E’ sempre più facile per me accorgermi di quello che mi succede mentre mi dono Reiki. Normalmente si manifesta in modo leggero, morbido, ma altre volte è facilissimo percepire l’energia che passa per le mani e anche come scorre attraverso il corpo.
Le sensazioni non sono mai uguali, a volte inizia con un gran freddo, altre volte sento come se le mani non fossero le mie, e perdo la percezione della loro esatta posizione.
Mi sono accorta che queste sensazioni non sono nuove.
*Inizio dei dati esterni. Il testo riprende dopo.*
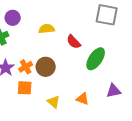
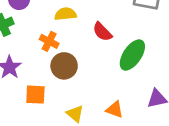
orange cross: (26, 67) -> (49, 41), moved, turned -32

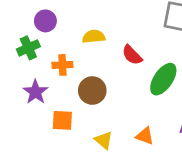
orange cross: (49, 41) -> (62, 65), moved, turned -30

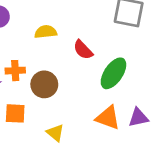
orange cross: (62, 65) -> (15, 71), moved
orange triangle: (145, 136) -> (108, 118), moved, size x1.4

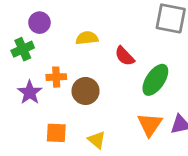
orange square: (15, 113) -> (56, 133), moved
orange triangle: (108, 118) -> (150, 125), turned 44

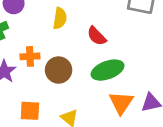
yellow semicircle: (87, 38) -> (60, 18), turned 105
green ellipse: (155, 80) -> (108, 70), moved, turned 36

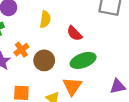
orange cross: (30, 56) -> (21, 50), turned -32
orange triangle: (121, 103) -> (72, 86), moved

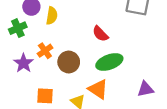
yellow semicircle: (45, 19) -> (52, 16), moved
orange triangle: (72, 86) -> (98, 89), turned -30

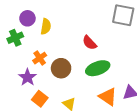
purple star: (23, 63) -> (27, 77), moved
orange triangle: (98, 89) -> (108, 97), moved
orange square: (45, 96) -> (40, 99), turned 35

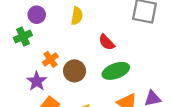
yellow semicircle: (46, 26) -> (77, 16), moved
Prima di incontrare il Reiki avevo già sentito questa energia scorrere nel corpo e nelle mani, ma non sapevo cosa fosse e lo avevo ignorato !
Trovo che non è facile questo Reiki, io sto ancora imparando e quando mi dono questa Energia scopro molte cose di me e del mio mondo interiore.
Ogni tanto ci sono anche delle occasioni dove, durante o dopo il trattamento, ho avuto sensazioni di nausea, o capogiro, e mi ricordo di una volta che ho avuto un forte mal di testa, ma dopo è passato tutto e sono stata meglio di prima.
Personalmente sono contentissima di avere trovato Reiki, e so che c’è un lungo cammino di apprendimento, ma … non ho fretta!!!
Sabrina 25 /1/ 2008
Il corpo accoglie le mani… dolcemente….
Mani che a volte sono calde come fuoco,
altre volte percorse da una corrente sacra che invade tutto.
C’è un Grazia sottile… che sento in me.
Nello spazio più profondo e silenzioso di me stessa
lo sguardo affonda come un sasso lanciato in un pozzo,
il suo fragore echeggia fino alla superficie.
Ed è lì che la guarigione avviene, lo sento…
Reiki sostiene e guida questo processo magico, che nessuna parola può descrivere.
Il Dono Sacro si manifesta in tutta la sua bellezza e profondità.
Il dono più bello che ho avuto, la Grazia di riceverlo In un giorno di plenilunio….
Namastè
Clelia dicembre 2007
È passato appena un mese da quando ho avuto l’iniziazione, ma è bastato per far si che in me succedessero e cambiassero molte cose. Da quei due giorni la mia vita è accompagnata da tanta leggerezza, pace e serenità e anche da grandi silenzi interiori in cui a volte trovo la soluzione inaspettata di un problema.
Mi sento molto felice nonostante abbia ancora qualche matassa da sbrogliare.